2008-03 / Otolithen

und ihre Bedeutung in der Paläontologie

von Herbert Menzel / März 2008

Die Otolithen (Gehörsteine von Fischen) haben einmal eine Hörfunktion, die nach FARKAS (1958) größer ist als im allgemeinen angenommen wird, und zum anderen eine Gleichgewichtsfunktion. Bei den Otolithen handelt es sich um kalkige Konkretionen, die aus ca. 95 % Calciumcarbonat bestehen und sich durch eine große Beständigkeit gegen Verwitterung auszeichnen, diese ist so groß, daß sie den Verdauungsvorgang bei Möwen, Seeschwalben usw. gut überstehen und in den Gewöllen gefunden werden (MARTINI 1964).


Bei den Fischen befindet sich beidseitig, spiegelbildlich hinter den Augen das Labyrith mit drei Otolithen (Gehörsteinchen), wobei die Sagitta im Saculus der größte und zur Bestimmung mit seinen markanten Merkmalen der brauchbarste Otolith ist. Eine der wenigen Ausnahmen bilden unter anderen die Familie Cyprinidae (Karpfenfische), bei denen sich der größte Otolith, der Asteriscus in der Lagena befindet (Abb. 1).
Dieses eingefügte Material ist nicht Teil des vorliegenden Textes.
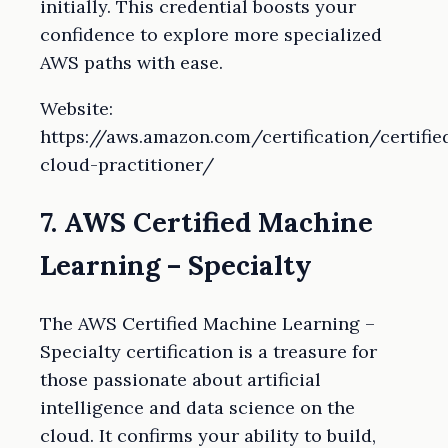
initially. This credential boosts your
confidence to explore more specialized
AWS paths with ease.
Website:
https://aws.amazon.com/certification/certifie
cloud-practitioner/
7. AWS Certified Machine
Learning – Specialty
The AWS Certified Machine Learning –
Specialty certification is a treasure for
those passionate about artificial
intelligence and data science on the
cloud. It confirms your ability to build,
Die Morphologie der Innenseite eines Otlithen, wie sie von KOKEN (1884) aufgestellt und von WEILER 1942 ergänzt wurde, ist in der Abb.2 dargestellt. Die dort gezeigten Merkmale sind jedoch nicht bei jeden Otolithen vorhanden. Sie können z.T. fehlen oder durch Abrollung bzw. Erosion nur noch undeutlich sichtbar sein. Die Außenseite ist in ihrer Morphologie wesentlich einfacher gestaltet, sie kann glatt, mehr oder weniger gerippt oder höckrig sein. Der Ventral- und Dorsalrand kann ebenfalls glatt, gewellt, gezähnt, gebuchtet oder gelappt sein.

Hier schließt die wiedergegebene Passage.